In the face of all these challenges, how can any measurement operation hope to produce accurate, useful estimates of people’s media use? The first thing to note is that no system of audience measurement is perfect. Beginning with the earliest attempts to audit newspaper circulation, we have about 100 years of experience measuring audiences. In that period of time, no system of measurement has been without its flaws. The same will undoubtedly be true 100 years from now. Each approach has certain strengths and weaknesses. Our history of audience measurement highlighted at least some of those tradeoffs. With that in mind, we will briefly comment on the two basic measurement strategies currently in use. The first is old; the second is new. Each has distinct advantages and drawbacks.

Every audience measurement operation we described in this chapter depended on drawing a sample of people or households, securing their cooperation, and using that data to make inferences about the larger population. This is a user-centric measurement strategy. Information is collected from users who agreed to answer questions, fill out diaries, or accept meters. The big advantage of this strategy is that people willingly provide you with information about themselves. You can learn a lot about their individual characteristics. As a result, estimates of media use can be associated with demographics or whatever traits you have measured. But to provide accurate estimates, you have to construct an adequate sample.
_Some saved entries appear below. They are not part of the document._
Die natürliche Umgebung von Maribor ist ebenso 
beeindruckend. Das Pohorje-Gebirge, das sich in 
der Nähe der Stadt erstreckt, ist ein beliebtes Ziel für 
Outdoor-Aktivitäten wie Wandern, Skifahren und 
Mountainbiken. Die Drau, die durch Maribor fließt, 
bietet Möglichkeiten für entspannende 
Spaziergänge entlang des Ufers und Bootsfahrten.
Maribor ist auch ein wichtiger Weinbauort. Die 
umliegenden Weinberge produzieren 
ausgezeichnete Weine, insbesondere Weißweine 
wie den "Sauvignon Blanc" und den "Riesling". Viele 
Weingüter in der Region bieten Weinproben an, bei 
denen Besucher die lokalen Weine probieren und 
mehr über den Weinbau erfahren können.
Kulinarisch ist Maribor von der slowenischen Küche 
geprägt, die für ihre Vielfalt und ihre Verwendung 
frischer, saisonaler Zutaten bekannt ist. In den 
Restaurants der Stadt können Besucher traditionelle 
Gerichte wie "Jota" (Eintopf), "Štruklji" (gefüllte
There are two ways in which the sample can be problematic. The best samples are usually drawn at random. Unfortunately, not everyone you would like to study will cooperate. If the people who decline to participate are systematically different from those who do participate, you can produce biased estimates. The second problem, as we noted earlier, is that the sample just is not big enough to compensate for audience fragmentation. Of course, the ratings company could always increase the size of the sample. But that comes at a cost, one that ratings users will have to pay. Eventually, you reach a point of diminishing returns that make larger samples unrealistic.
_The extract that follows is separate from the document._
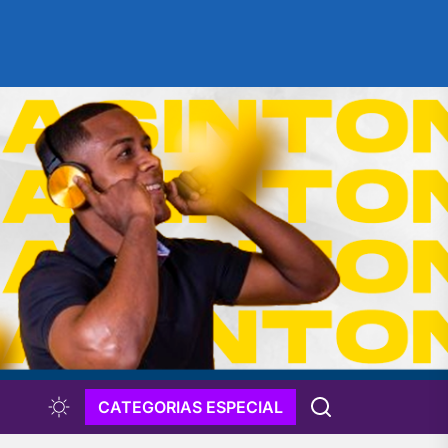
CATEGORIAS ESPECIAL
The newer strategy avoids the problem of sample size. Much of the digital media we use is served to us through computers. These machines, or “servers,” can easily track what web pages are requested, what videos are streamed, and what ads are being served. They do not see just a sample, they see every such action. If you aggregate those actions, you have another way to measure the audience. This is a server-centric measurement strategy. And it has the potential to create a census of the population in real time. Having data on millions of users solves the problem of sample size.

But this approach has drawbacks as well. First, having lots of data does not mean you have a genuine census. For example, millions of homes have digital STBs, which are now being used to measure television audiences. But millions of other homes do not have STBs. As is the case with sample information, our concern is that those with boxes could be systematically different from those without, which would bias the estimates. More importantly, server-centric information often cannot tell you much about who is being served. Was the person visiting that web page a man or a woman? Was the person watching that video young or old? Server-centric information might not be able to tell you much about the characteristics for the audience. While there are ways to estimate those traits, user-centric approaches typically gather more precise information about individual users.

In practice, both strategies are now extensively used. Researchers have developed ways to compensate for the weaknesses of each, which we will describe in the next chapter. Increasingly, measurement companies are trying to “fuse” data from different sources to have the best of both worlds (see, for example, Nielsen, 2009, 2011).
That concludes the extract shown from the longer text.